The Numer of Titles in the Netflix Library Is Down 50% the Past Four Years - imartin2k
http://exstreamist.com/the-numer-of-titles-in-the-netflix-library-is-down-50-over-the-past-four-years/
======
jandrese
A huge chunk of that is the Stars content that they lost a couple of years
ago. I still use the DVD by mail service because thanks to consumer protection
laws that don't exist for streaming services they can offer nearly everything
on DVD. However, even that has issues, as DVDs go out of print and then
Netflix's copies eventually attrition away to nothing from accumulated
shipping damage.

I knew the content companies would be dicks with the licensing. It's
inevitable. Streaming is so damn cheap compared to manufacturing disks and
setting up distribution channels and everything that it's inevitable the
companies would want to cut out the middle man. Plus they want to be able to
charge a lot more money for the content, and you can't do that if it's on
Netflix.

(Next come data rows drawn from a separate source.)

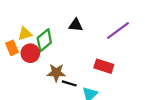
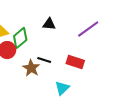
brown star: (56, 73) -> (31, 68), turned 30
black line: (69, 83) -> (44, 60), moved

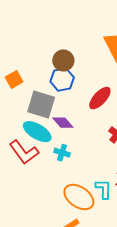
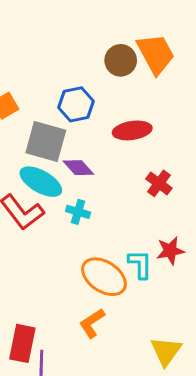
brown circle: (63, 61) -> (121, 60), moved
red ellipse: (100, 98) -> (132, 130), turned 40

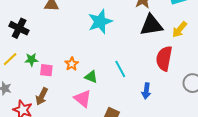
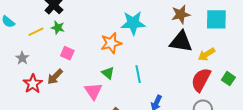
red semicircle: (164, 58) -> (201, 80), moved
green star: (31, 60) -> (58, 28), moved
orange star: (72, 64) -> (111, 43), moved, size x1.5

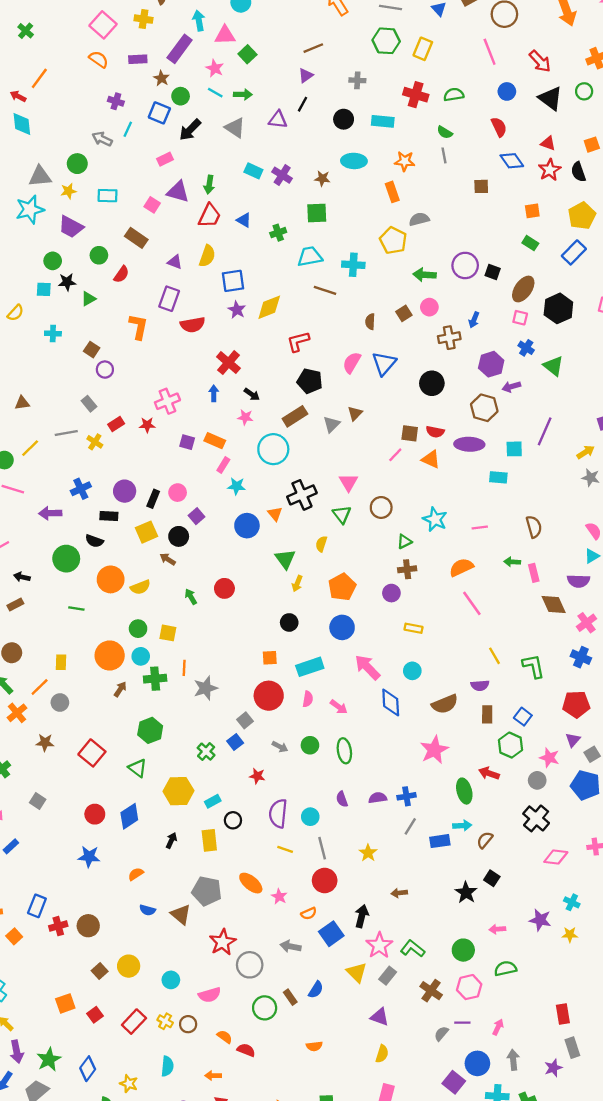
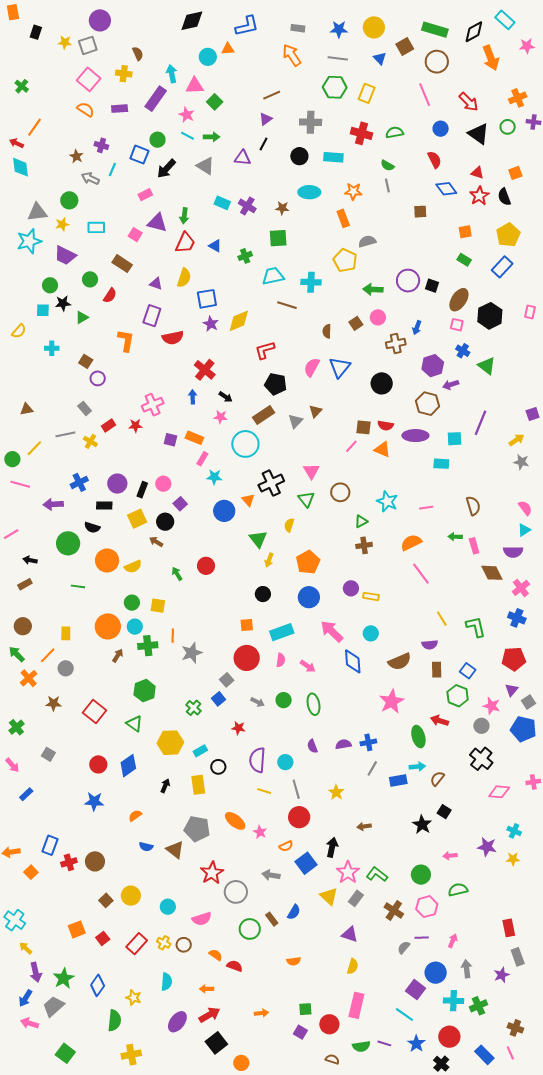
brown star: (161, 78) -> (76, 156), moved
gray cross: (357, 80) -> (311, 122), size x1.5
purple circle: (391, 593) -> (351, 588), moved

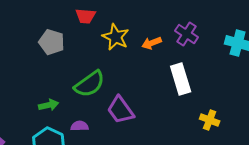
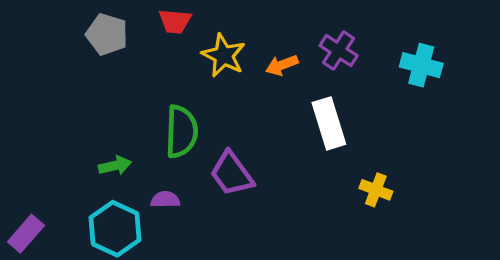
gray pentagon: (52, 42) -> (107, 34), moved
green semicircle: (90, 84) -> (181, 132), turned -52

Streaming laws were written by the big corporate incumbents to
protect their revenue streams. They can not stand anything like the first sale
doctrine disaster to be repeated on goods that are made out of bits instead of
plastic.

------
herbst
"Pirate" Streaming is legal where i live and there is not a single streaming
site that has such a low offering as Netflix does. Even thought i think we
have the 5th biggest Netflix library world wide. Its really hard to pay for,
or so watching movies generally, when the offering is so bad compared to the
"free" offers.

------
__derek__
Anecdotally, I browsed the Prime Video offerings for the first time this past
weekend, and I found two TV series and a movie that I've wanted to watch but
couldn't because they were not offered on Netflix. Prime also had HBO shows,
which I could previously only access via HBO Go.